Menjadi sahabat untuk anak mungkin hal yang tersulit yang di hadapi orang tua modern. Waktu yang hampir tidak tersedia untuk anak, tidak mau mendengarkan cerita anak, dan cape karena pekerjaan, sering menjadi alasan orang tua sebagai pembenaran pada pola asuh yang mereka terapkan dalam keluarga.


Menjadi sahabat untuk anak sebetulnya bukanlah hal yang rumit dan kusut seperti anda bayangkan.


Anak sebagai individu yang rapuh dan masih dalam proses belajar, membutuhkan perhatian orang tua ketika berinteraksi dengan orang lain. Hakikatnya anak dapat bertumbuh maksimal dan percaya diri oleh pemenuhan kebutuhan mendasarnya, yakni kebutuhan fisik, kebutuhan kasih sayang dan kebutuhan stimulasi untuk rangsangan otak.


Sahabat bagi anak dapat dijalankan secara bersamaan oleh orang tua untuk menambah percaya diri anak ketika berminat puasa. Makna sahabat dapat kita lihat dalam seharian anak anak, memperhatikan minat dan pendapat anak saat berbicara tentang puasa, menciptakan suasana gembira saat bermain dan saling menghargai ketika berbuka, dan tentu kita sebagai orang tua lebih mengetahui saat yang tepat untuk berbicara sebagai sahabat untuk anak.

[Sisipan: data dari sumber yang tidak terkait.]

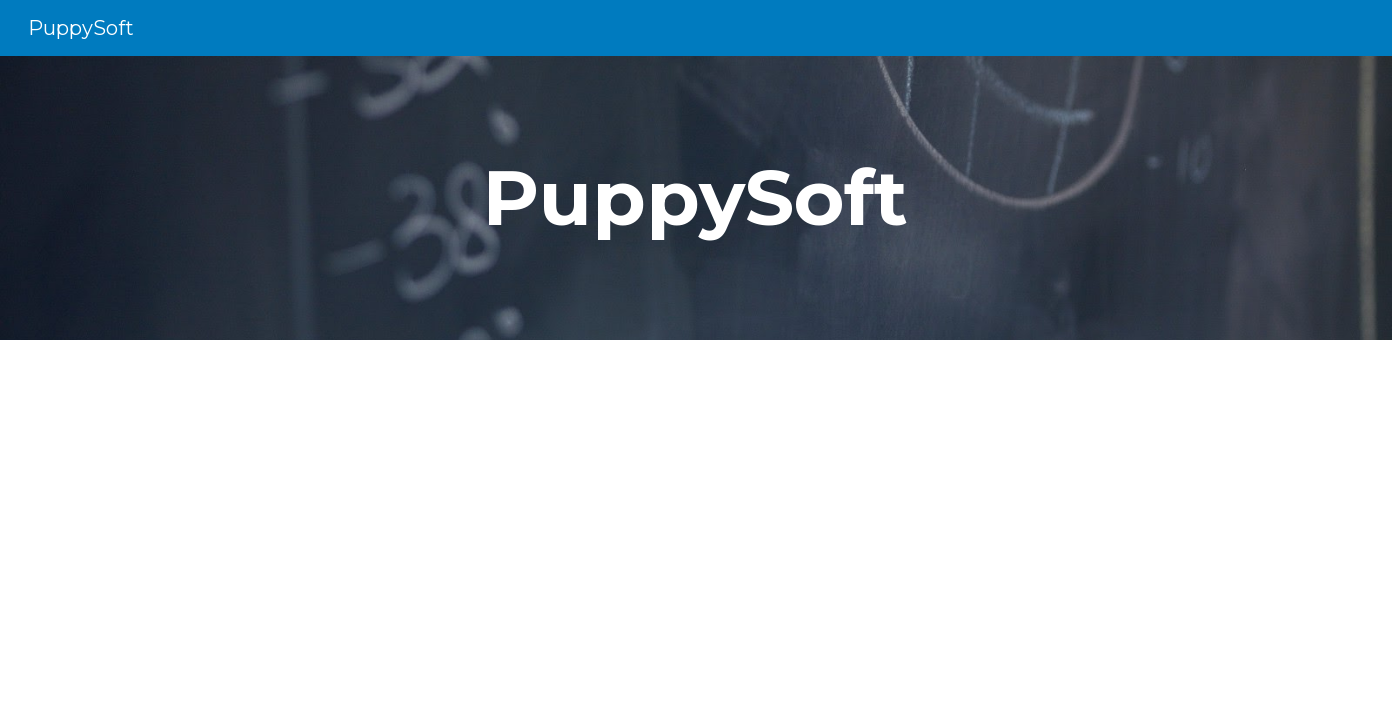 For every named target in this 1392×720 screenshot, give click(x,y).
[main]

Dengan menjadi sahabat untuk anak, anak lebih mudah untuk bercerita apa yang mereka rasakan, anak akan bertanya untuk masalah yang mereka anggap sulit dilaksanakan.

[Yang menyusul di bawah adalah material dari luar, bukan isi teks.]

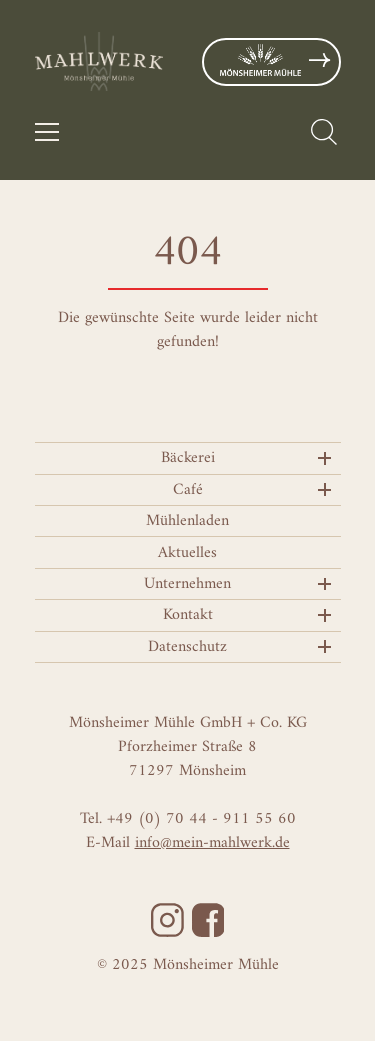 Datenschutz (187, 647)
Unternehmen (187, 584)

Jadi jika kita sebagai orang tua ingin menjadi sahabat untuk anak ketika mereka berpuasa, orang tua belajar untuk membiasakan mendengar pendapat anak. Sedangkan fungsi orang tua bagi anak saat menjalankan puasa, dapat diartikan sebagai rasa aman dan nyaman berpuasa, memberi pemahaman nilai hidup, dan kehangatan sebuah keluarga dalam suasana puasa.